◆ Goal of the exercise
Transcribe the entries below with complete accuracy, excluding the pictures.

◆ Exercise data
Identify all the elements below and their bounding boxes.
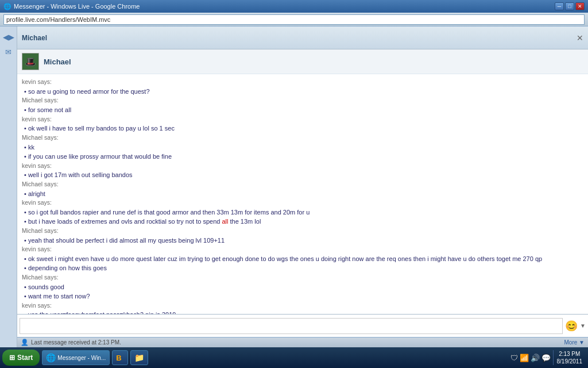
more-button[interactable]: More ▼ — [564, 339, 585, 346]
systray-chat-icon: 💬 — [541, 354, 551, 362]
taskbar-item-chrome[interactable]: 🌐 Messenger - Win... — [42, 350, 110, 365]
msg-8-1: yeah that should be perfect i did almost… — [22, 236, 583, 246]
status-bar: 👤 Last message received at 2:13 PM. More… — [17, 337, 588, 347]
systray-volume-icon: 🔊 — [531, 354, 540, 362]
clock-time: 2:13 PM — [557, 350, 583, 358]
emoji-dropdown-arrow[interactable]: ▼ — [580, 323, 586, 329]
message-group-3: kevin says: ok well i have to sell my ba… — [22, 115, 583, 133]
title-bar-left: 🌐 Messenger - Windows Live - Google Chro… — [3, 3, 140, 10]
sender-michael-5: Michael says: — [22, 273, 583, 282]
clock-date: 8/19/2011 — [557, 358, 583, 365]
maximize-button[interactable]: □ — [565, 2, 574, 10]
msg-1-1: so are u going to need armor for the que… — [22, 87, 583, 97]
contact-name: Michael — [44, 57, 71, 66]
b-app-icon: B — [116, 354, 121, 362]
message-group-9: kevin says: ok sweet i might even have u… — [22, 245, 583, 273]
sender-kevin-4: kevin says: — [22, 198, 583, 208]
message-group-8: Michael says: yeah that should be perfec… — [22, 227, 583, 245]
start-label: Start — [17, 354, 33, 362]
taskbar-item-b[interactable]: B — [112, 350, 128, 365]
messages-area: kevin says: so are u going to need armor… — [17, 74, 588, 314]
title-bar-controls: ─ □ ✕ — [555, 2, 585, 10]
status-left: 👤 Last message received at 2:13 PM. — [21, 339, 121, 346]
sender-kevin-2: kevin says: — [22, 115, 583, 124]
msg-4-1: kk — [22, 143, 583, 152]
status-person-icon: 👤 — [21, 339, 29, 346]
msg-6-1: alright — [22, 189, 583, 199]
chat-window: Michael ✕ 🎩 Michael kevin says: so are u… — [17, 26, 588, 347]
explorer-icon: 📁 — [134, 353, 144, 362]
taskbar: ⊞ Start 🌐 Messenger - Win... B 📁 🛡 📶 🔊 💬… — [0, 347, 588, 368]
emoji-button[interactable]: 😊 — [565, 320, 578, 332]
msg-4-2: if you can use like prossy armour that w… — [22, 152, 583, 162]
start-button[interactable]: ⊞ Start — [2, 350, 40, 366]
message-group-4: Michael says: kk if you can use like pro… — [22, 133, 583, 162]
contact-name-display: Michael — [22, 34, 47, 42]
sender-michael-3: Michael says: — [22, 180, 583, 189]
taskbar-item-explorer[interactable]: 📁 — [130, 350, 148, 365]
close-chat-button[interactable]: ✕ — [577, 33, 583, 43]
msg-10-2: want me to start now? — [22, 292, 583, 301]
sender-kevin-5: kevin says: — [22, 245, 583, 254]
avatar-icon: 🎩 — [25, 56, 36, 67]
taskbar-chrome-label: Messenger - Win... — [57, 355, 106, 361]
systray-security-icon: 🛡 — [510, 354, 518, 362]
close-button[interactable]: ✕ — [575, 2, 585, 10]
sender-kevin-6: kevin says: — [22, 301, 583, 310]
msg-5-1: well i got 17m with out selling bandos — [22, 170, 583, 180]
sender-kevin-3: kevin says: — [22, 162, 583, 171]
msg-7-2: but i have loads of extremes and ovls an… — [22, 217, 583, 227]
msg-10-1: sounds good — [22, 282, 583, 292]
msg-9-2: depending on how this goes — [22, 263, 583, 273]
msg-3-1: ok well i have to sell my bandos to pay … — [22, 124, 583, 133]
message-group-6: Michael says: alright — [22, 180, 583, 198]
nav-arrow-icon[interactable]: ◀▶ — [3, 31, 14, 43]
sender-michael-4: Michael says: — [22, 227, 583, 236]
minimize-button[interactable]: ─ — [555, 2, 564, 10]
address-bar — [0, 13, 588, 26]
title-bar: 🌐 Messenger - Windows Live - Google Chro… — [0, 0, 588, 13]
message-group-11: kevin says: yes the user=foogyhemfeet pa… — [22, 301, 583, 315]
window-title: Messenger - Windows Live - Google Chrome — [14, 3, 140, 10]
message-input[interactable] — [20, 318, 563, 334]
msg-2-1: for some not all — [22, 105, 583, 115]
mail-icon[interactable]: ✉ — [3, 46, 14, 57]
message-group-5: kevin says: well i got 17m with out sell… — [22, 162, 583, 180]
systray-network-icon: 📶 — [520, 354, 529, 362]
message-group-7: kevin says: so i got full bandos rapier … — [22, 198, 583, 227]
message-group-1: kevin says: so are u going to need armor… — [22, 78, 583, 96]
contact-header: Michael ✕ — [17, 26, 588, 49]
main-container: ◀▶ ✉ Michael ✕ 🎩 Michael kevin says: so … — [0, 26, 588, 347]
contact-header-left: Michael — [22, 34, 47, 42]
message-group-10: Michael says: sounds good want me to sta… — [22, 273, 583, 301]
start-windows-icon: ⊞ — [9, 354, 15, 362]
address-input[interactable] — [3, 14, 585, 25]
msg-7-1: so i got full bandos rapier and rune def… — [22, 208, 583, 217]
input-area: 😊 ▼ — [17, 314, 588, 337]
status-text: Last message received at 2:13 PM. — [31, 339, 121, 346]
systray: 🛡 📶 🔊 💬 2:13 PM 8/19/2011 — [507, 350, 586, 365]
systray-icons: 🛡 📶 🔊 💬 — [510, 354, 551, 362]
chrome-icon: 🌐 — [46, 353, 56, 362]
msg-11-1: yes the user=foogyhemfeet pass=kbach2 pi… — [22, 310, 583, 314]
browser-icon: 🌐 — [3, 3, 11, 10]
sender-michael-2: Michael says: — [22, 133, 583, 143]
msg-9-1: ok sweet i might even have u do more que… — [22, 254, 583, 264]
message-group-2: Michael says: for some not all — [22, 96, 583, 114]
sender-michael-1: Michael says: — [22, 96, 583, 105]
sidebar: ◀▶ ✉ — [0, 26, 17, 347]
clock: 2:13 PM 8/19/2011 — [553, 350, 583, 365]
avatar: 🎩 — [22, 53, 39, 70]
sender-kevin-1: kevin says: — [22, 78, 583, 87]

◆ Response box
Identify all the elements below and their bounding boxes.
more-button[interactable]: More ▼ — [564, 339, 585, 346]
systray-chat-icon: 💬 — [541, 354, 551, 362]
taskbar-item-chrome[interactable]: 🌐 Messenger - Win... — [42, 350, 110, 365]
msg-8-1: yeah that should be perfect i did almost… — [22, 236, 583, 246]
status-bar: 👤 Last message received at 2:13 PM. More… — [17, 337, 588, 347]
systray-volume-icon: 🔊 — [531, 354, 540, 362]
clock-time: 2:13 PM — [557, 350, 583, 358]
emoji-dropdown-arrow[interactable]: ▼ — [580, 323, 586, 329]
message-group-3: kevin says: ok well i have to sell my ba… — [22, 115, 583, 133]
title-bar-left: 🌐 Messenger - Windows Live - Google Chro… — [3, 3, 140, 10]
sender-michael-5: Michael says: — [22, 273, 583, 282]
clock-date: 8/19/2011 — [557, 358, 583, 365]
maximize-button[interactable]: □ — [565, 2, 574, 10]
msg-1-1: so are u going to need armor for the que… — [22, 87, 583, 97]
contact-name: Michael — [44, 57, 71, 66]
b-app-icon: B — [116, 354, 121, 362]
message-group-9: kevin says: ok sweet i might even have u… — [22, 245, 583, 273]
sender-kevin-4: kevin says: — [22, 198, 583, 208]
message-group-8: Michael says: yeah that should be perfec… — [22, 227, 583, 245]
start-label: Start — [17, 354, 33, 362]
taskbar-item-b[interactable]: B — [112, 350, 128, 365]
messages-area: kevin says: so are u going to need armor… — [17, 74, 588, 314]
title-bar-controls: ─ □ ✕ — [555, 2, 585, 10]
status-left: 👤 Last message received at 2:13 PM. — [21, 339, 121, 346]
sender-kevin-2: kevin says: — [22, 115, 583, 124]
msg-4-1: kk — [22, 143, 583, 152]
status-person-icon: 👤 — [21, 339, 29, 346]
msg-6-1: alright — [22, 189, 583, 199]
chat-window: Michael ✕ 🎩 Michael kevin says: so are u… — [17, 26, 588, 347]
explorer-icon: 📁 — [134, 353, 144, 362]
taskbar: ⊞ Start 🌐 Messenger - Win... B 📁 🛡 📶 🔊 💬… — [0, 347, 588, 368]
emoji-button[interactable]: 😊 — [565, 320, 578, 332]
msg-4-2: if you can use like prossy armour that w… — [22, 152, 583, 162]
start-button[interactable]: ⊞ Start — [2, 350, 40, 366]
message-group-4: Michael says: kk if you can use like pro… — [22, 133, 583, 162]
contact-name-display: Michael — [22, 34, 47, 42]
sender-michael-3: Michael says: — [22, 180, 583, 189]
taskbar-item-explorer[interactable]: 📁 — [130, 350, 148, 365]
close-chat-button[interactable]: ✕ — [577, 33, 583, 43]
msg-10-2: want me to start now? — [22, 292, 583, 301]
sender-kevin-5: kevin says: — [22, 245, 583, 254]
avatar-icon: 🎩 — [25, 56, 36, 67]
taskbar-chrome-label: Messenger - Win... — [57, 355, 106, 361]
systray-security-icon: 🛡 — [510, 354, 518, 362]
close-button[interactable]: ✕ — [575, 2, 585, 10]
sender-kevin-6: kevin says: — [22, 301, 583, 310]
msg-5-1: well i got 17m with out selling bandos — [22, 170, 583, 180]
sender-kevin-3: kevin says: — [22, 162, 583, 171]
msg-7-2: but i have loads of extremes and ovls an… — [22, 217, 583, 227]
msg-10-1: sounds good — [22, 282, 583, 292]
msg-9-2: depending on how this goes — [22, 263, 583, 273]
msg-3-1: ok well i have to sell my bandos to pay … — [22, 124, 583, 133]
message-group-6: Michael says: alright — [22, 180, 583, 198]
nav-arrow-icon[interactable]: ◀▶ — [3, 31, 14, 43]
sender-michael-4: Michael says: — [22, 227, 583, 236]
minimize-button[interactable]: ─ — [555, 2, 564, 10]
address-bar — [0, 13, 588, 26]
title-bar: 🌐 Messenger - Windows Live - Google Chro… — [0, 0, 588, 13]
message-group-11: kevin says: yes the user=foogyhemfeet pa… — [22, 301, 583, 315]
window-title: Messenger - Windows Live - Google Chrome — [14, 3, 140, 10]
message-input[interactable] — [20, 318, 563, 334]
msg-2-1: for some not all — [22, 105, 583, 115]
mail-icon[interactable]: ✉ — [3, 46, 14, 57]
message-group-5: kevin says: well i got 17m with out sell… — [22, 162, 583, 180]
systray-network-icon: 📶 — [520, 354, 529, 362]
message-group-7: kevin says: so i got full bandos rapier … — [22, 198, 583, 227]
message-group-1: kevin says: so are u going to need armor… — [22, 78, 583, 96]
contact-header: Michael ✕ — [17, 26, 588, 49]
main-container: ◀▶ ✉ Michael ✕ 🎩 Michael kevin says: so … — [0, 26, 588, 347]
contact-header-left: Michael — [22, 34, 47, 42]
message-group-10: Michael says: sounds good want me to sta… — [22, 273, 583, 301]
start-windows-icon: ⊞ — [9, 354, 15, 362]
address-input[interactable] — [3, 14, 585, 25]
msg-7-1: so i got full bandos rapier and rune def… — [22, 208, 583, 217]
input-area: 😊 ▼ — [17, 314, 588, 337]
status-text: Last message received at 2:13 PM. — [31, 339, 121, 346]
systray: 🛡 📶 🔊 💬 2:13 PM 8/19/2011 — [507, 350, 586, 365]
systray-icons: 🛡 📶 🔊 💬 — [510, 354, 551, 362]
chrome-icon: 🌐 — [46, 353, 56, 362]
msg-11-1: yes the user=foogyhemfeet pass=kbach2 pi… — [22, 310, 583, 314]
browser-icon: 🌐 — [3, 3, 11, 10]
sender-michael-2: Michael says: — [22, 133, 583, 143]
msg-9-1: ok sweet i might even have u do more que… — [22, 254, 583, 264]
message-group-2: Michael says: for some not all — [22, 96, 583, 114]
sender-michael-1: Michael says: — [22, 96, 583, 105]
sidebar: ◀▶ ✉ — [0, 26, 17, 347]
clock: 2:13 PM 8/19/2011 — [553, 350, 583, 365]
avatar: 🎩 — [22, 53, 39, 70]
sender-kevin-1: kevin says: — [22, 78, 583, 87]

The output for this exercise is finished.